Lmao😂 that’s when I created a reddit. When I was at a job I didn’t like lol
From the first time I watched the show as a teen, I never understand why Miranda (or anyone) liked Steve. I found him ugly, and he was a whiny, immature, insecure loser who essentially acted as a parasite and deliberately manipulated Miranda by always playing the victim and preying on her insecurities about being too masculine. And I agree his voice is annoying af.
There’s literally nothing good about him, and Miranda was clearly only with him out of fear of being alone.
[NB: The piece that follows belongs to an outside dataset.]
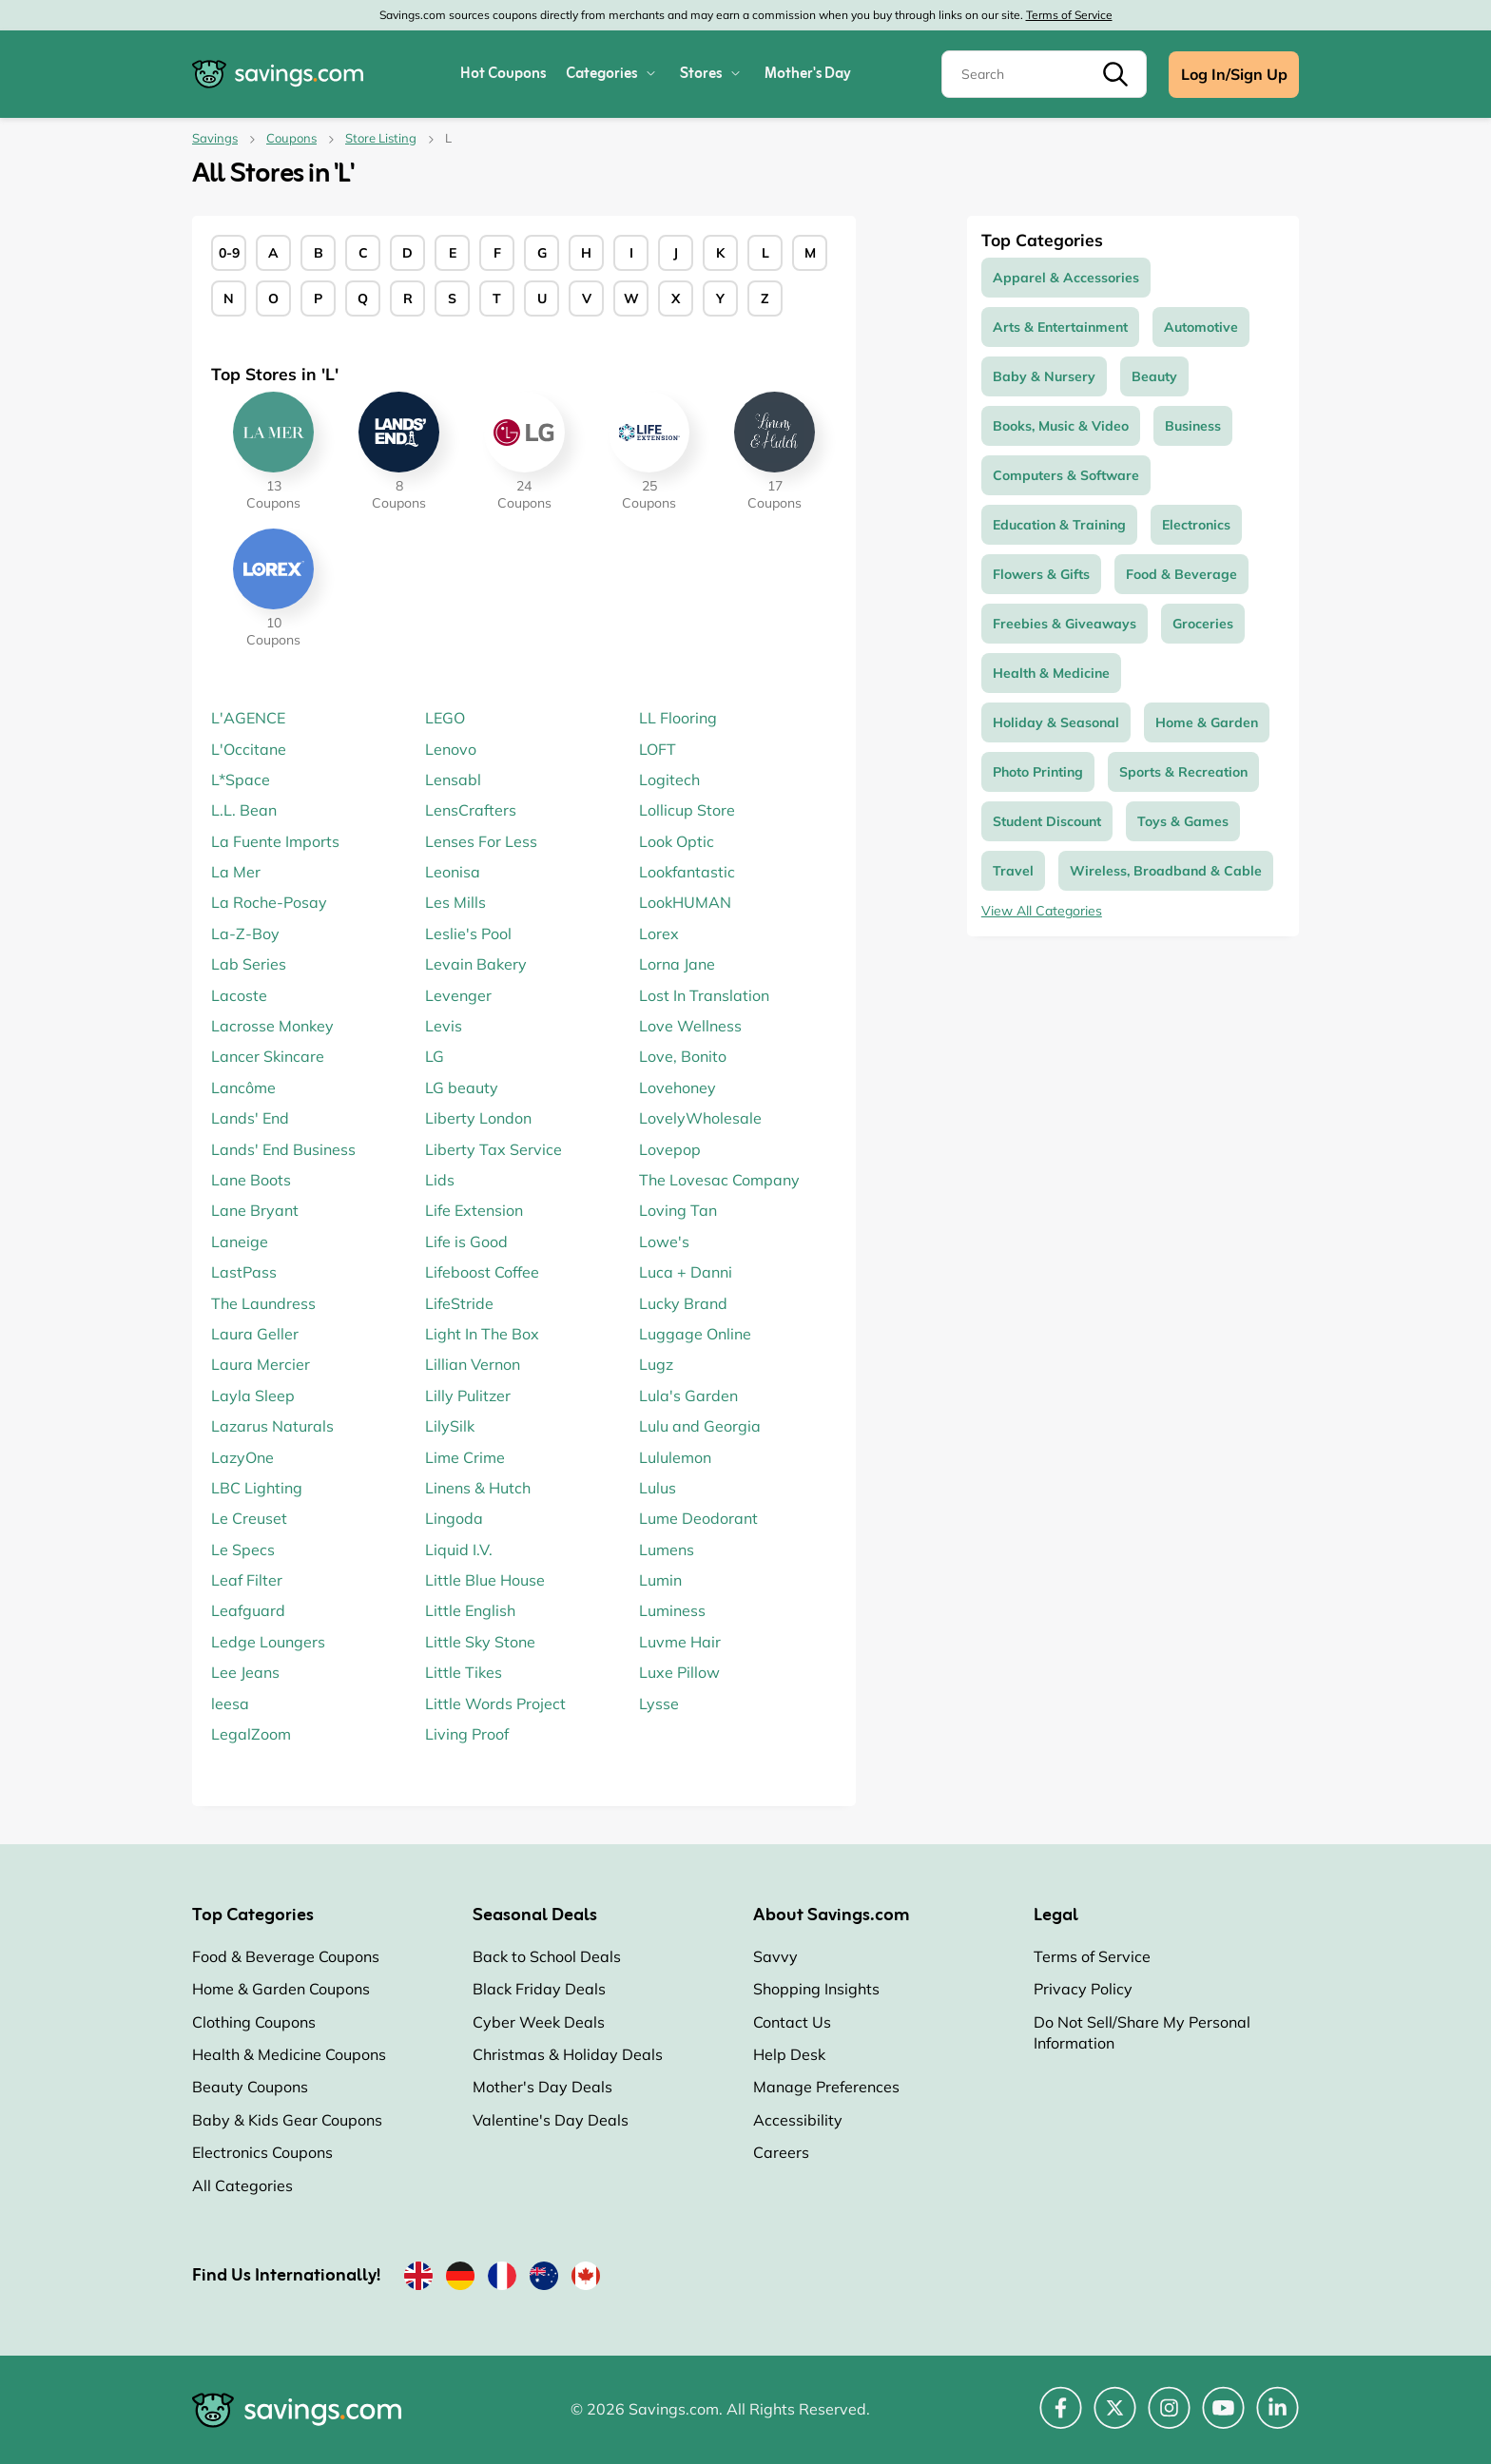  I want to click on Savvy, so click(775, 1956).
I think Miranda is a cautionary tale of what happens when you’re a woman who has a high powered financial life, career but low self worth/esteem and therefore lets loser men guilt her into making decisions against her bst interest. I think the writers actually showed a very realistic and relatable character arc. Many women I know have ended up in this trap (including myself) and it’s fitting Miranda did as well. Even getting back together with Steve after Brady was born – she wanted to make it work with the father of her child, which is not uncommon. It’s a fantasy many women have. Its also hinted at that Miranda doesnt have a necessaeily close relationship with her family of origin so perhaps that was a factor. I think Miranda was unhappy with her life in a lot of ways, which is why her attitude was always so cynical and judgmental (in earlier seasons). While I have qualms with the followup series, Miranda divorcing Steve makes tons of sense.
Conclusion from this episode – Miranda is a basket case – at least her character has been betrayed like this.
Honestly, she chose Steve because she had the illusion that she could control him. That’s why she tried to buy the suite for him. That’s why she chose Steve over Dr. Robert. She didn’t want to be in an equal relationship.
She never accepted him for what he is, a working-class bartender who will not understand her high-demand lifestyle with a man-child ego.
At the same time, she was so scared of what people thought about her that she didn’t enjoy herself or her success and money.